Employee exposure records (toxic substances)

30 years

Employee medical records

Duration of employment plus 30 years

ERISA and benefits records (including summary plan descriptions, annual reports, notices of reportable events, and plan termination documents)

6 years

Family and medical leave records (including dates of leave, medical certifications, employer-provided notices, and premium payments)

3 years

Form I-9 (Employment Eligibility Verification Form)

3 years after employment begins or 1 year beyond termination, whichever is later

OSHA logs (including incident reports and annual summaries: Forms 300, 300A, and 301)

5 years following the year to which they relate

Payroll and tax records (including employee name, occupation, address, social security number, wage rate, number of hours worked daily and weekly, gross wages, deductions, allowances claimed, net wages, overtime, date of each payment, federal income tax and FICA withheld, Form W-4, etc.)

4 years (for records required for tax purposes).
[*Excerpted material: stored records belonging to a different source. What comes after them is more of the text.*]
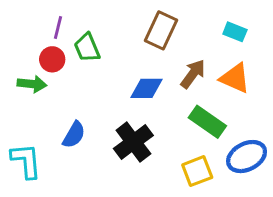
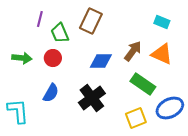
brown rectangle: (161, 30) -> (91, 21), moved
red circle: (52, 59) -> (53, 58), moved

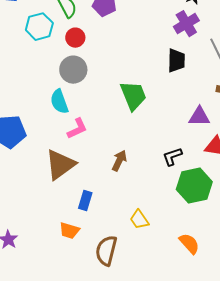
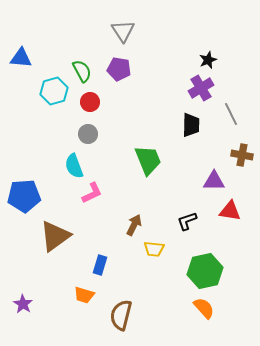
gray circle: (73, 70) -> (88, 134), size x0.7
brown triangle: (60, 165) -> (55, 236), moved
green hexagon: (194, 186) -> (205, 271), moved
yellow trapezoid: (139, 220) -> (154, 249), moved, turned -50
Otherwise, 3 years.

Q: What should I do with personnel files once I'm no longer required to retain them?

A: Generally at the end of the retention period, employers should dispose of employee records so that they can't be read or reconstructed. This may include burning or shredding the records; ensuring the destruction or removal of electronic media containing the employee information; or contracting with a reputable third party vendor to properly dispose of the records in compliance with all applicable regulations.

Conclusion:

Make sure you have adequate policies, procedures, and training in place to comply with the federal, state, and local rules governing recordkeeping and personnel files.